[Page images and extracted text]
━━━

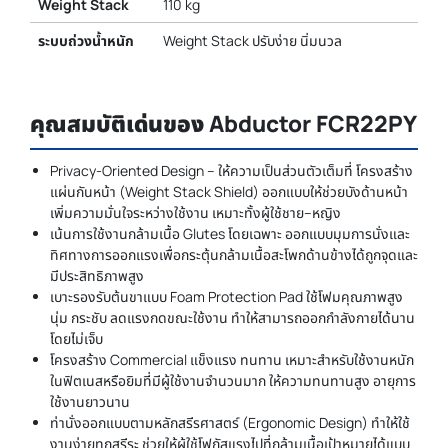
Weight Stack
110 kg
ระบบถ่วงน้ำหนัก
Weight Stack ปรับง่าย นิ่มนวล
คุณสมบัติเด่นของ Abductor FCR22PY
Privacy-Oriented Design – ให้ความเป็นส่วนตัวเต็มที่ โครงสร้าง
แผ่นกันหน้า (Weight Stack Shield) ออกแบบให้ช่วยบังด้านหน้า
เพิ่มความมั่นใจระหว่างใช้งาน เหมาะทั้งผู้ใช้ชาย–หญิง
เน้นการใช้งานกล้ามเนื้อ Glutes โดยเฉพาะ ออกแบบมุมการนั่งและ
ทิศทางการออกแรงเพื่อกระตุ้นกล้ามเนื้อสะโพกด้านข้างได้ถูกจุดและ
มีประสิทธิภาพสูง
เบาะรองรับต้นขาแบบ Foam Protection Pad ใช้โฟมคุณภาพสูง
นุ่ม กระชับ ลดแรงกดขณะใช้งาน ทำให้สามารถออกกำลังกายได้นาน
โดยไม่เจ็บ
โครงสร้าง Commercial แข็งแรง ทนทาน เหมาะสำหรับใช้งานหนัก
ในฟิตเนสหรือยิมที่มีผู้ใช้งานจำนวนมาก ให้ความทนทานสูง อายุการ
ใช้งานยาวนาน
ท่านั่งออกแบบตามหลักสรีรศาสตร์ (Ergonomic Design) ทำให้ใช้
งานง่ายทุกสรีระ ช่วยให้ผู้ใช้โฟกัสแรงไปที่กล้ามเนื้อเป้าหมายได้แบบ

━━━

[Problem statement]
Lines from the one containing "ใช้งานยาวนาน" through the end of the entries above must be copied exactly; include both ends and no other lines.

[Solution to this task]
ใช้งานยาวนาน
ท่านั่งออกแบบตามหลักสรีรศาสตร์ (Ergonomic Design) ทำให้ใช้
งานง่ายทุกสรีระ ช่วยให้ผู้ใช้โฟกัสแรงไปที่กล้ามเนื้อเป้าหมายได้แบบ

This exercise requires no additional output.